Jak wynika ze zgromadzonego materiału dowodowego, decyzją z dnia 27 maja 2014 roku, po przeprowadzeniu postępowania likwidacyjnego, ubezpieczyciel odmówił powodowi wypłaty świadczenia pieniężnego, już zatem w tym dniu strona pozwana zgromadziła wszelkie dokumenty niezbędne do przeprowadzenia procesu likwidacji szkody. Żądanie powoda zapłaty odsetek od dochodzonych pozwem kwot od dnia 29 maja 2014 roku do dnia zapłaty należy zatem uznać za w pełni uprawnione.

Wobec powyższego, Sąd zasądził od pozwanego na rzecz powoda kwotę 7.854,43 zł z ustawowymi odsetkami, przy czym od dnia 1 stycznia 2016 roku z ustawowymi odsetkami za opóźnienie, od dnia 29 maja 2014 roku do dnia zapłaty, oddalając powództwo w pozostałym zakresie (tj. co do kwoty 1.480 zł z tytułu kosztów opieki osób trzecich).

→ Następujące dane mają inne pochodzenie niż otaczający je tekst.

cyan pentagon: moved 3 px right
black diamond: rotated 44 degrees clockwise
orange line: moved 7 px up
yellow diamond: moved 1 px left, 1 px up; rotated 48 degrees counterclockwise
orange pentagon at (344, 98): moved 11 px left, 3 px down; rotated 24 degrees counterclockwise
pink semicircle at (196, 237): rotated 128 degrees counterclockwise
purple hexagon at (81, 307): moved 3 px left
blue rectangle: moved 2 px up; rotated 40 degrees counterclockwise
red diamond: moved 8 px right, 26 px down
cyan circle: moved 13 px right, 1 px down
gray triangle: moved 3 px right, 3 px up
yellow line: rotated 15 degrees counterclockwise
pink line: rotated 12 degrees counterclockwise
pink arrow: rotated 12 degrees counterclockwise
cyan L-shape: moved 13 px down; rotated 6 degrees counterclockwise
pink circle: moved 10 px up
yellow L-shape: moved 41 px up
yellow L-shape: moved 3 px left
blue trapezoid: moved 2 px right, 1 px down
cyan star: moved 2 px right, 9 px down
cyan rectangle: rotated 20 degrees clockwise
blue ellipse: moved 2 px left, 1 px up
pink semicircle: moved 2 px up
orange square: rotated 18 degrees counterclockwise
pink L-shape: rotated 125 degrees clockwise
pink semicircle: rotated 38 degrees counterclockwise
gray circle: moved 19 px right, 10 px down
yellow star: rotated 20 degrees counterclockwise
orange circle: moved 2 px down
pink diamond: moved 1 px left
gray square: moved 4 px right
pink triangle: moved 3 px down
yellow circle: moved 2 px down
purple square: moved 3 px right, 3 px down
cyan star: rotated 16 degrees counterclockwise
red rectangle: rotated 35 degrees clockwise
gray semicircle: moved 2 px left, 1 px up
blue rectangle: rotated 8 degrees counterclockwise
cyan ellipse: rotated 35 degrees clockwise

O obowiązku zwrotu kosztów procesu Sąd orzekł na podstawie art. 100 k.p.c. w zw. z art. 98 k.p.c. – w części, w której statuuje on zasadę stosunkowego rozdzielenia kosztów. Jej zastosowanie jest uzasadnione faktem, że żądanie powoda zostało uwzględnione jedynie częściowo.

Strona powodowa wygrała sprawę w około 84 % i dlatego w takim stopniu należy się jej zwrot kosztów procesu. Jednocześnie powód winien ponieść koszty procesu w zakresie, w którym przegrał sprawę, a więc w 16%.

Koszty poniesione przez powoda wyniosły łącznie 2.084 zł i obejmowały: opłatę sądową od pozwu – 467 zł, wynagrodzenie pełnomocnika procesowego w stawce minimalnej – 1.200 zł (§ 6 pkt 4 rozporządzenia Ministra Sprawiedliwości z dnia 28 września 2002 roku w sprawie opłat za czynności radców prawnych oraz ponoszenia przez Skarb Państwa kosztów pomocy prawnej udzielonej przez radcę prawnego ustanowionego z urzędu, Dz.U. 2013, poz. 490, j.t.), opłatę skarbową od pełnomocnictwa – 17 zł oraz uiszczoną zaliczkę na poczet wynagrodzenia biegłego – 400 zł. Pozwany poniósł natomiast koszty związane z ustanowieniem pełnomocnika procesowego – 1.200 zł (§ 6 pkt 4 cyt. rozporządzenia). Całość kosztów wyniosła zatem 3.284 zł.

Powód wygrał spór w 84 %, a przegrał w 16 %. Powód winien zatem ponieść z tytułu kosztów procesu kwotę 525,44 zł (16 % kwoty ogólnej), a pozwany 2.758,56 zł (84 % tejże).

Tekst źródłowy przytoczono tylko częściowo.